EXERCISE DATA:
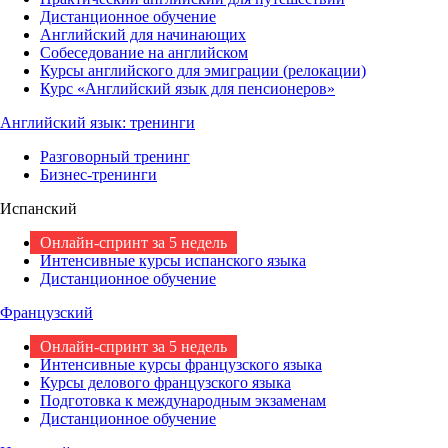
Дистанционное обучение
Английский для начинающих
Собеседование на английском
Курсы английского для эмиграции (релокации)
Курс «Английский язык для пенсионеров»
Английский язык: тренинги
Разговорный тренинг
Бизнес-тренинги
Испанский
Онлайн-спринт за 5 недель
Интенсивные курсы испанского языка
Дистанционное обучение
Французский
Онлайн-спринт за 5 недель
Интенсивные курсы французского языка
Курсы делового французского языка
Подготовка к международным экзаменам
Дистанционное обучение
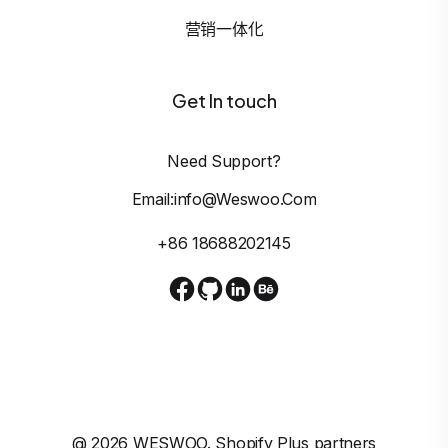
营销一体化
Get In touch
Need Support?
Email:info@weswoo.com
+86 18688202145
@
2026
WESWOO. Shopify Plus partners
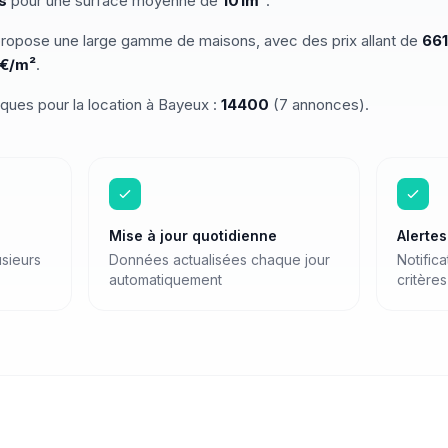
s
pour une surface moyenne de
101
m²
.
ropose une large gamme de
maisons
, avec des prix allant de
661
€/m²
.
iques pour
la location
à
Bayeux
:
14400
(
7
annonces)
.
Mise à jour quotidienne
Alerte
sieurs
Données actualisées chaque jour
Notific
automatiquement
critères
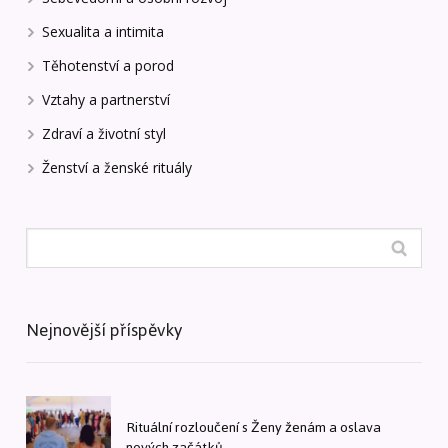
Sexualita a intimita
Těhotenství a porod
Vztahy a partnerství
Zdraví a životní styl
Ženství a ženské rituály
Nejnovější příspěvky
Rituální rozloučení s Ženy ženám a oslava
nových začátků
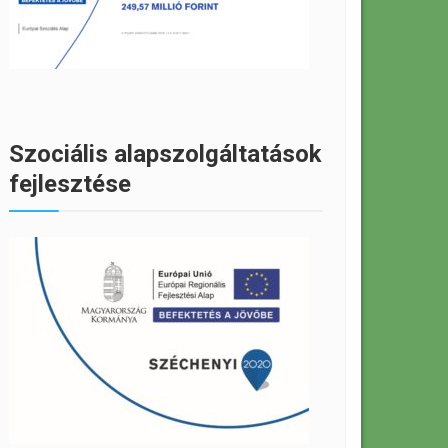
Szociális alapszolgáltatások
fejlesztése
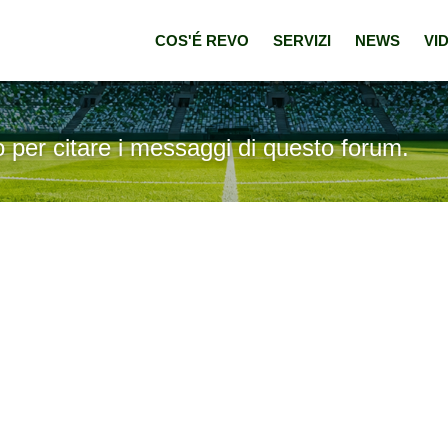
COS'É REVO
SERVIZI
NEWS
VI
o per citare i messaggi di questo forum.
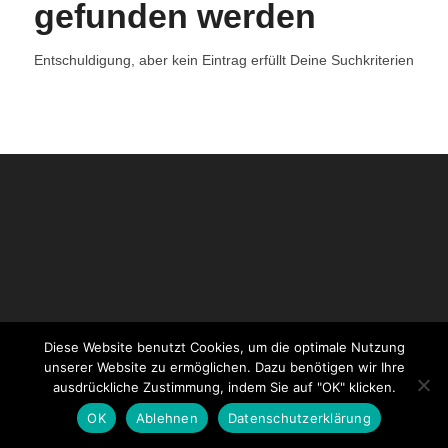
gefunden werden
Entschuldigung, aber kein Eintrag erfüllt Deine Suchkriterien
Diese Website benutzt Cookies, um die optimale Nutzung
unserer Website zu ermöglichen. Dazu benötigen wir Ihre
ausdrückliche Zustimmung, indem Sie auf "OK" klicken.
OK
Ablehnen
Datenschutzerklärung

WHAT THIS TASK INVOLVES: Every line above that has the string "тренинги" needs to be copied.

WRITTEN SOLUTION:
Английский язык: тренинги
Бизнес-тренинги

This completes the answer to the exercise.